Given an array nums and an integer k, split the array into k non-empty contiguous subarrays such that the largest sum among these k subarrays is minimized.

nums = [7, 2, 5, 10, 8], k = 2 Possible Splits: 1. [7], [2, 5, 10, 8] -> Max Sum: 25 2. [7, 2], [5, 10, 8] -> Max Sum: 23 3. [7, 2, 5], [10, 8] -> Max Sum: 18 (Optimal!) 4. [7, 2, 5, 10], [8] -> Max Sum: 24 Binary Search Range: [Max(nums)=10, Sum(nums)=32]
Hard

Examples

Input: nums = [7,2,5,10,8], k = 2
Output: 18

The optimal split is [7,2,5] and [10,8], where the maximum sum of any subarray is 18.

Approach 1

Level I: Brute Force (Recursion with Memoization)

Intuition

Try every possible way to split the array into k parts and find the one that minimizes the maximum subarray sum. This can be done using recursion with memoization.

💾 O(N * k)

Detailed Dry Run

nums=[7,2,5], k=2. Split at [7], [2,5] -> max(7, 7)=7. Split at [7,2], [5] -> max(9, 5)=9. Min is 7.

java
public int splitArray(int[] nums, int m) {
    int n = nums.length;
    int[][] memo = new int[n + 1][m + 1];
    int[] prefixSum = new int[n + 1];
    for (int i = 0; i < n; i++) prefixSum[i + 1] = prefixSum[i] + nums[i];
    return solve(n, m, memo, prefixSum);
}
private int solve(int n, int m, int[][] memo, int[] prefixSum) {
    if (memo[n][m] != 0) return memo[n][m];
    if (m == 1) return prefixSum[n];
    int res = Integer.MAX_VALUE;
    for (int i = m - 1; i < n; i++) {
        int curr = Math.max(solve(i, m - 1, memo, prefixSum), prefixSum[n] - prefixSum[i]);
        res = Math.min(res, curr);
    }
    return memo[n][m] = res;
}

⚠️ Common Pitfalls & Tips

O(N^2 * k) complexity might be too slow for large N but illustrates the DP transition clearly.

Approach 2

Level II: Optimal (Binary Search on Answer)

Intuition

The 'minimized largest sum' must lie between the largest single element (since each element must belong to some subarray) and the sum of all elements (if k=1). Since the possibility of achieving a sum is monotonic (if we can achieve X, we can also achieve X+1), we can binary search this range. For each candidate sum, we greedily pack elements into subarrays.

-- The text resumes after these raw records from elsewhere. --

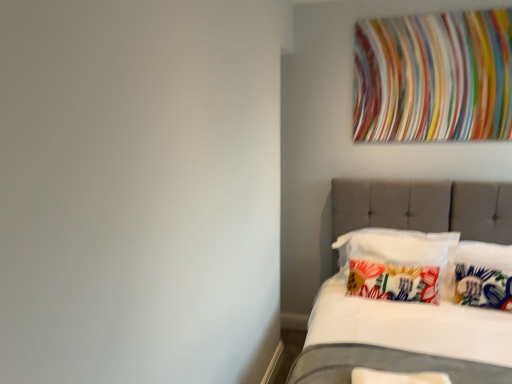 Question: From the image's perspective, is white soft pillow at lower right, the 4th pillow in the back-to-front sequence, positioned above or below printed fabric pillow at center, positioned as the first pillow in back-to-front order?

Choices:
 (A) below
 (B) above

Answer: (A)

Question: Considering their positions, is white soft pillow at lower right, the 4th pillow in the back-to-front sequence, located in front of or behind printed fabric pillow at center, positioned as the 4th pillow in front-to-back order?

Choices:
 (A) behind
 (B) front

Answer: (B)

Question: Which object is the farthest from the multicolored fabric at upper right?

Choices:
 (A) floral fabric pillow at right, acting as the 3th pillow starting from the back
 (B) white soft pillow at lower right, marked as the first pillow in a front-to-back arrangement
 (C) tufted fabric bed at right
 (D) floral fabric pillow at center, arranged as the third pillow when viewed from the front
 (E) printed fabric pillow at center, positioned as the first pillow in back-to-front order

Answer: (B)

Question: Considering the real-world distances, which object is closest to the white soft pillow at lower right, the 4th pillow in the back-to-front sequence?

Choices:
 (A) tufted fabric bed at right
 (B) floral fabric pillow at right, acting as the 3th pillow starting from the back
 (C) multicolored fabric at upper right
 (D) printed fabric pillow at center, positioned as the first pillow in back-to-front order
 (E) floral fabric pillow at center, arranged as the third pillow when viewed from the front

Answer: (E) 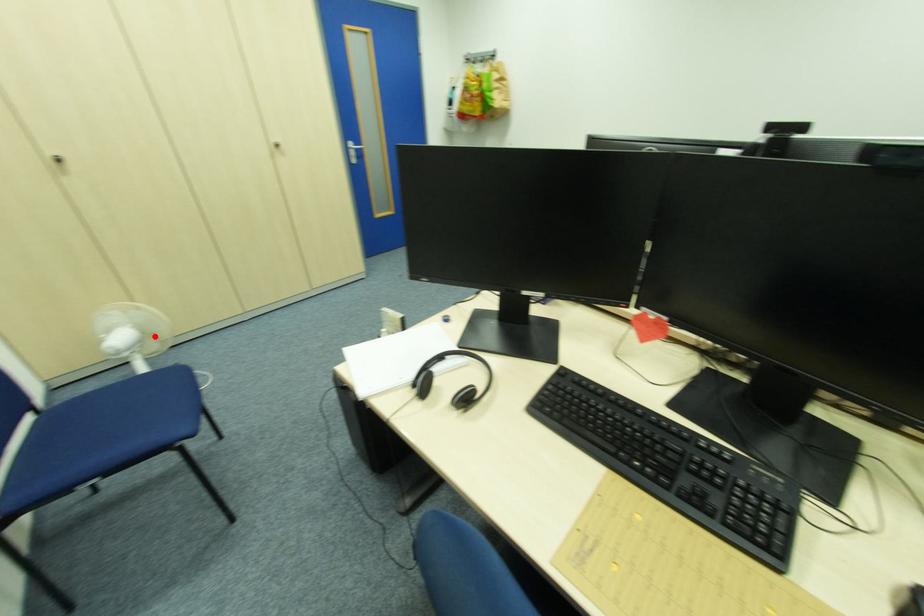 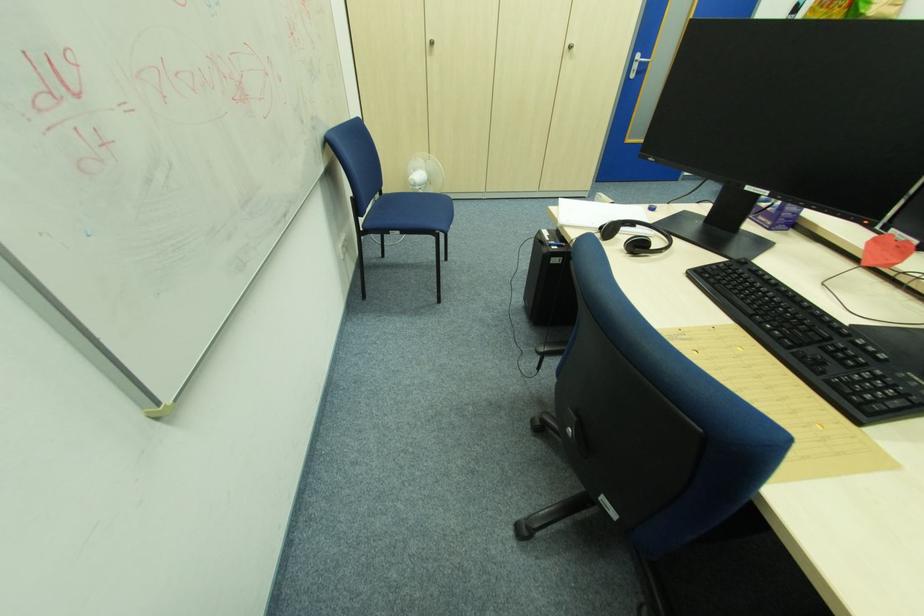 Locate, in the second image, the point that corresponds to the highlighted location in the first image.

(434, 183)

The answer must be between max(nums) and sum(nums). Use binary search on this range. For a mid value, check if we can split the array into <= k subarrays using a greedy approach.

O(N log(Sum - Max))💾 O(1)

Detailed Dry Run

nums=[1, 2, 10], k=2. Range [10, 13]. mid=11. [1, 2], [10]. count=2. Valid. r=11. mid=10. [1, 2], [10]. count=2. Valid. r=10. Result=10.

java
class Solution {
    public int splitArray(int[] nums, int k) {
        long l = 0, r = 0;
        for (int n : nums) { l = Math.max(l, n); r += n; }
        while (l < r) {
            long mid = l + (r - l) / 2;
            if (canSplit(nums, k, mid)) r = mid;
            else l = mid + 1;
        }
        return (int)l;
    }

    private boolean canSplit(int[] nums, int k, long max) {
        int count = 1, sum = 0;
        for (int n : nums) {
            if (sum + n > max) { count++; sum = n; if (count > k) return false; }
            else sum += n;
        }
        return true;
    }
}

⚠️ Common Pitfalls & Tips

Be careful with high N and sums; using long (Java/C++/Go) is necessary to avoid overflow.